Eeeeww! Now he DEFINITELY looks like someone from "Shadow Over Innsmouth"... amphibious freak... H.P. Lovecraft would love you for that. 

The bucket needs some dead cats or something in it that no one else would be carrying.

Awesome & disturbing... damn there's a story somewhere in my head now that's trying to form now with that guy in it... at least a scene in one...


----------



## Sickie Ickie (Jun 20, 2006)

Thanks for the front view. Can you stand yourself or something beside it to guage size?

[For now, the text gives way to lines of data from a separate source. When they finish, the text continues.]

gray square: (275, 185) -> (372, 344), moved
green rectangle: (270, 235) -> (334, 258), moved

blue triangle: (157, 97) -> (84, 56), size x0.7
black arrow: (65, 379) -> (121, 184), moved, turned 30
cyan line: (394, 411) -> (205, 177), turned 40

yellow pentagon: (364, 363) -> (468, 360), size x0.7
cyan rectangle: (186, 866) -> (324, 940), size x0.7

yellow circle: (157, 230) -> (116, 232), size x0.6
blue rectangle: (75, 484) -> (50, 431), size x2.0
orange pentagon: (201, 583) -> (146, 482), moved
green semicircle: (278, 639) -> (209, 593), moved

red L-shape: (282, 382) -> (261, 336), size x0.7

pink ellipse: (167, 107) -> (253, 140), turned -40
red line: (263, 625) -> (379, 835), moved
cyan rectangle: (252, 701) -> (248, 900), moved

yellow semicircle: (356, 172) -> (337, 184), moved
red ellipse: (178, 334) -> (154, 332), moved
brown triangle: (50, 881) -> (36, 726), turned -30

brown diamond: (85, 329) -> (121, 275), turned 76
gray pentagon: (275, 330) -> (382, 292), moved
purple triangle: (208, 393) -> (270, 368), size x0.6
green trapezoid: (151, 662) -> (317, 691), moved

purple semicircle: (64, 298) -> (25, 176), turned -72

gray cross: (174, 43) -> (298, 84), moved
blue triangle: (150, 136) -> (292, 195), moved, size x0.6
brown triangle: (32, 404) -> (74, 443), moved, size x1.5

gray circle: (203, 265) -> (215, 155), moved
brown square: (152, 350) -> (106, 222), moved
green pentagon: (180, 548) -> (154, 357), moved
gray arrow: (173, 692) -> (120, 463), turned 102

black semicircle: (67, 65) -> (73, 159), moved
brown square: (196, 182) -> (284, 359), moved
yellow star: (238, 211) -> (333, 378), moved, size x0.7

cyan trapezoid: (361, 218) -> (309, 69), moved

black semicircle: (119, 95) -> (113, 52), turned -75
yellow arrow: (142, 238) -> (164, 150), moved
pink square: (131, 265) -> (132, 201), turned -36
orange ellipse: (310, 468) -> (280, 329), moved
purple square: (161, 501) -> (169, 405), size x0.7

I LOVE that creature!


----------



## dave the dead (Jan 31, 2007)

A little more paint work last night....


----------



## Lilly (Jun 13, 2006)

excellent work Dave..you are eerily bad to the bone.
I was wondering if you were going to put something in buckets also, like Rev asked .
maybe some battery flicker lights and some fibrefill ...I think light would ease its way thru that. like he's bringing the ooze under the tree up.. just me guessing again, maybe nothing too
(that may be good for a glowing cauldron also )


----------



## mrklaw (Nov 11, 2005)

wow, amazing work.
Can't wait to see the finished project.


----------



## Lilly (Jun 13, 2006)

Dave ...do we have lift off? any more pics?


----------



## CerysCrow (Jan 22, 2007)

Terrific! VERY freaky.


----------



## skeletonowl (Aug 8, 2006)

i wouldn't make it past this guy


----------



## dave the dead (Jan 31, 2007)

skeletonowl said:


> i wouldn't make it past this guy


really?

have you looked under your bed lately?

mwahahahahahaha!!!!


----------



## Ghoulbug (Apr 24, 2007)

That guy looks soooo creepy. Surprised you haven't gotten any visits from the cops yet about weirdos lurking in your yard, haha. I can't wait to see what's gonna be in the buckets!!


----------



## turtle2778 (Jul 9, 2006)

OH shut up!!! Dave that dude is freakin awesome. HE is totally creepy. I LOVE HIM WOW!!! Great job.


----------



## buckaneerbabe (Jun 5, 2007)

Truly disturbing.


----------



## Lakeside Haunt (May 31, 2007)

eww hes great looking.


----------